(CS/EE 144) The ideas behind the web: Detecting Communities

One of the topics that we have touched upon in our analysis of networks is clustering. Although we’ve studied ways of generating graphs that have certain properties similar to networks we see in the real world, we haven’t really discussed how to identify clusters in real world networks. A recent paper by Lovro Subelj and Marko Bajec from the University of Ljubljana in Slovenia proposes a novel propagation based algorithm to accomplish this task.

They are interested in identifying two different types of communities: link-density communities and link-pattern communities. The former is characterized by dense interconnections among nodes within the community, and is essentially the same as the notion of highly clustered nodes that we have been studying in class. The latter, however, represents common patterns of connectedness among nodes within the community. That is, all the nodes in a link-pattern community tend to be connected to the same set of nodes (outside of their community). Here’s a helpful figure taken from their paper:

The shaded polygons represent the communities; (a) shows link-density communities while (b) demonstrates link-pattern communities.

The classical algorithm which the authors improve upon is as follows: Give each node a unique label, c_n. At each iteration, update each node’s label with the label shared by most of its neighbors, and break ties randomly. Also, to prevent labels from oscillating, do not update a node if it has a label that is one of the m most popular labels. Under the assumption that there are many intra-community edges relative to inter-community edges, nodes in a community will form a consensus on a label after a certain number of iterations.

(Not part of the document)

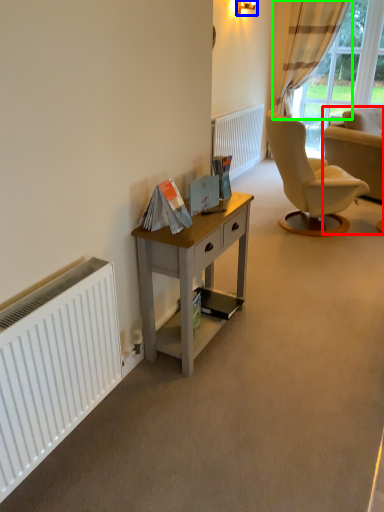 Question: Considering the real-world distances, which object is closest to chair (highlighted by a red box)? lamp (highlighted by a blue box) or curtain (highlighted by a green box).

Choices:
 (A) lamp
 (B) curtain

Answer: (A) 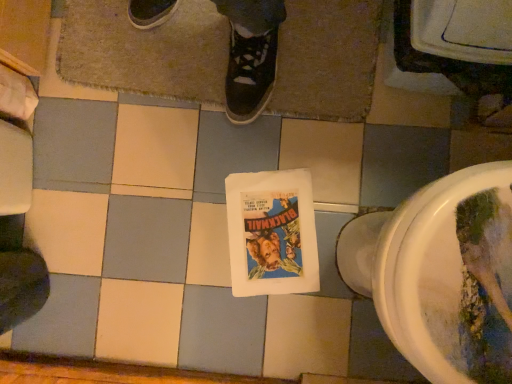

One of the problems the authors address is the order with which to update the nodes. Always updating in a fixed order favors labels from nodes which are updated first. Randomizing the order each time, however, compromises the robustness of the algorithm and the stability of the identified communities. The compromise the authors reach involves fixing a random update ordering of the nodes, but then assigning weights to each node with higher weights given to nodes which are updated later. Thus far, this algorithm is designed only to detect link-density communities. To achieve the authors’ goal of detecting both types of communities with this algorithm, they modify the update procedure to include not just neighbors of nodes but distance two nodes (neighbors of neighbors) as well, weighed by an additional delta factor between 0 and 1. How such a modification aids in the detection of link-pattern communities is left as an exercise for the reader.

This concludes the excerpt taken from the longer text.